Strategic alliances with last-mile platforms like Glovo and Uber Eats let Jerónimo Martins scale rapid home delivery without fleet capex; by 2024 these partners handled an estimated 35% of the group’s online orders in Portugal, lifting e‑commerce revenue share to ~8% of total sales.
Logistics and Infrastructure Contractors
The group contracts specialized logistics firms to run its cross-border supply chain and warehousing, ensuring cold-chain integrity for perishables and supporting rapid scaling during seasonal peaks; in 2024 Jeronimo Martins reported logistics & distribution capex of ~€210m, with third-party transport handling roughly 35% of volume across Poland and Portugal.
- Third-party transport handles ~35% of volumes
- 2024 logistics & distribution capex ~€210m
- Cold-chain partners maintain -18°C to +4°C ranges
- Outsourcing enables 20–30% peak capacity ramp
Technology and Fintech Providers
Partnerships with software developers and banks keep Jerónimo Martins’ digital backbone and payments running; in 2024 Moja Biedronka reported over 12 million active users, so these partners support loyalty, secure POS payments, and card/token processing across ~3,000 Polish stores.
Tech alliances also drive AI inventory forecasting and pilot cashierless checkouts, cutting shrink and labor—pilots showed up to 15% faster restock cycles in 2024.
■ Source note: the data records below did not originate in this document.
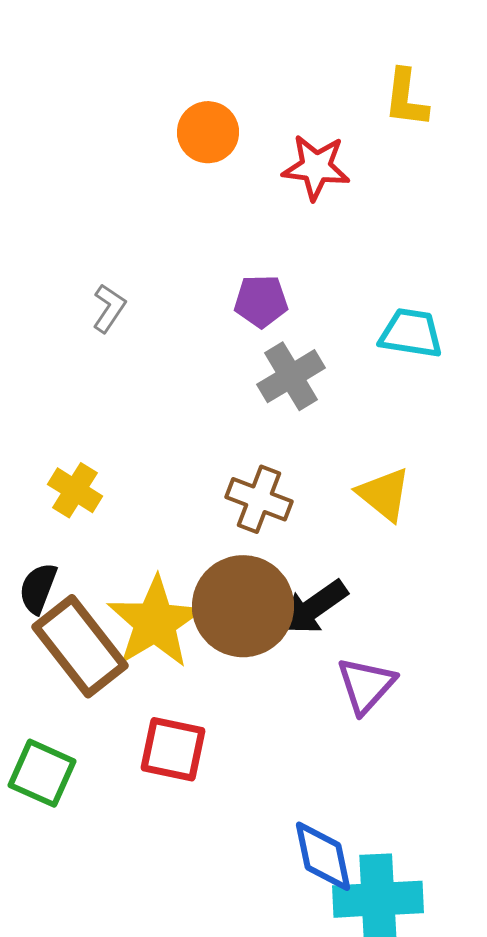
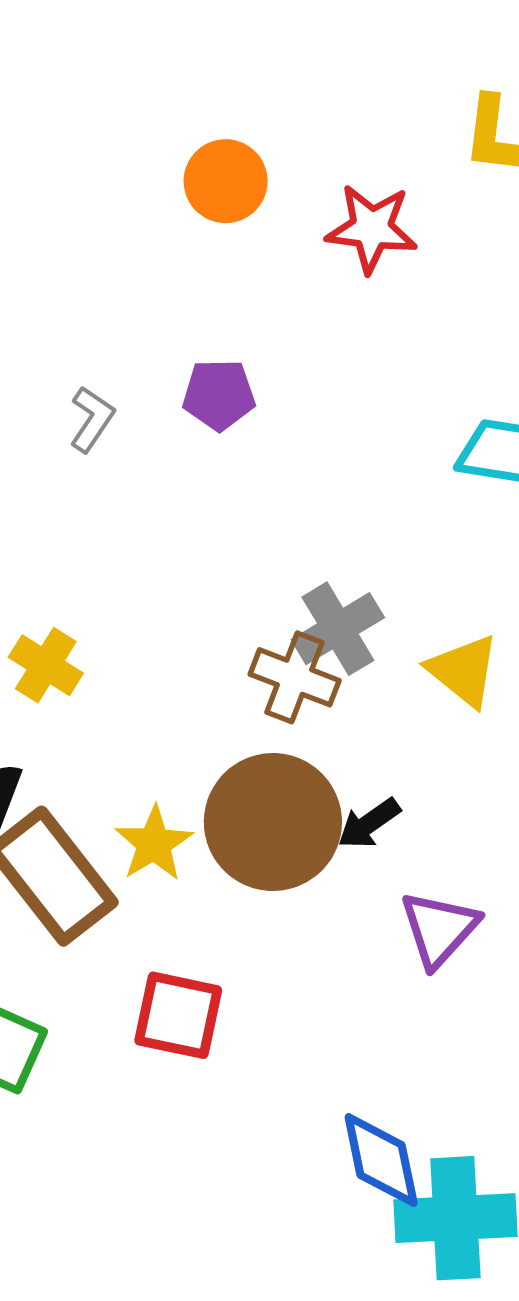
purple pentagon: (261, 301) -> (219, 395), moved
gray cross: (291, 376) -> (338, 629), moved
black arrow: (314, 607) -> (369, 823), size x0.7
yellow star: (155, 622) -> (154, 844), size x0.6

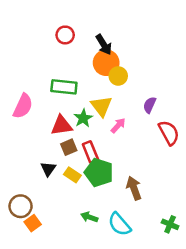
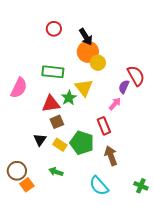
pink arrow: (118, 125) -> (115, 104), moved
red semicircle: (169, 133) -> (136, 76), moved
red rectangle: (90, 152) -> (104, 126), moved
green arrow: (89, 217) -> (56, 172), moved

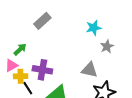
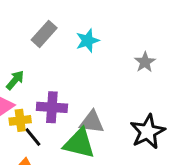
cyan star: (94, 28) -> (88, 41), moved
gray triangle: (89, 70) -> (92, 122), moved

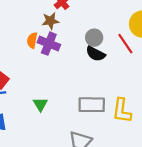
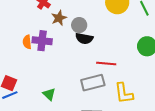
brown star: (50, 21) -> (59, 18), moved
red line: (125, 44) -> (106, 64), moved, turned -36
yellow L-shape: (122, 111) -> (124, 93), moved

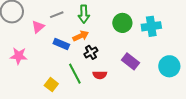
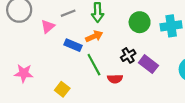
black cross: (91, 52) -> (128, 55), moved
pink star: (19, 56) -> (24, 73), moved
green line: (75, 74) -> (94, 65), moved

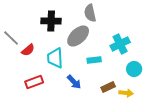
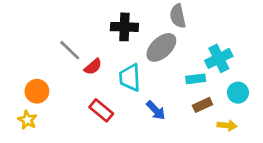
cyan rectangle: (94, 60) -> (196, 79), moved
red rectangle: (34, 82) -> (101, 110), turned 60
brown rectangle: (108, 87) -> (202, 105), moved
- 12M+ Moja Biedronka users (2024)
- ~3,000 Polish points of sale
- AI restock pilots: up to 15% faster cycles
Jeronimo Martins secures fresh supply via regional farms (40% of produce in stores, 12–18% lower transport cost), sources ~18% FMCG SKUs from top global brands (2024), and outsources ~35% logistics/last‑mile—supporting e‑commerce ~8% of sales and 12M+ Moja Biedronka users (2024).
| Metric | Value (year) |
|---|---|
| Fresh produce share | 40% (2025) |
| Transport cost cut | 12–18%/ton |
| FMCG from global brands | 18% (2024) |
| Logistics outsourced | ~35% (2024) |
| E‑commerce sales | ~8% total (2024) |
| Moja Biedronka users | 12M+ (2024) |
What is included in the product
A comprehensive, pre-written Business Model Canvas for Jerónimo Martins that outlines its nine blocks—customer segments, value propositions, channels, customer relationships, revenue streams, key resources, key activities, key partners, and cost structure—reflecting real-world retail and distribution operations, competitive advantages, SWOT-linked insights, and polished narratives ideal for presentations, investor discussions, and strategic decision-making.
High-level view of Jerónimo Martins’ business model with editable cells for quick identification of retail, distribution and private-label strengths.
Activities
Global supply chain management coordinates sourcing, warehousing and distribution of ~100,000 SKUs across Portugal, Poland and Colombia, cutting lead times and waste via demand forecasting and inventory systems; in 2024 Jerónimo Martins reported logistics-driven gross margin stability with distribution costs ~8.9% of revenue (2024), supporting consistent high availability at everyday low prices.
Daily management of Jerónimo Martins’ ~4,900 Biedronka stores, 385 Pingo Doce outlets and 145 Ara outlets (2024 year-end) requires strict operational standards; activities span staff scheduling, in‑store merchandising and SKU-level replenishment to hit 2024 like‑for‑like sales growth targets (Biedronka +7.0%).
Store-level food safety audits (monthly), shrink control and execution drive customer satisfaction and protect brand value—Biedronka reported 2024 retail margins near 6.5%, so consistent execution materially affects EBITDA.
Private label development is a core activity: Jerónimo Martins spent €112m on product R&D and quality control in 2024 to elevate Pingo Doce and Biedronka brands, aiming private labels to match national-brand quality at ~10–25% lower price points. This focus raised gross margin contribution from private labels to 18.4% of group gross profit in 2024, boosting overall margin and customer value.
Marketing and Promotional Strategy
The group runs high-frequency marketing and weekly discount cycles that lifted Biedronka sales by ~6.5% like-for-like in 2024, using loyalty data from 20m+ customers to tailor offers and boost repeat visits.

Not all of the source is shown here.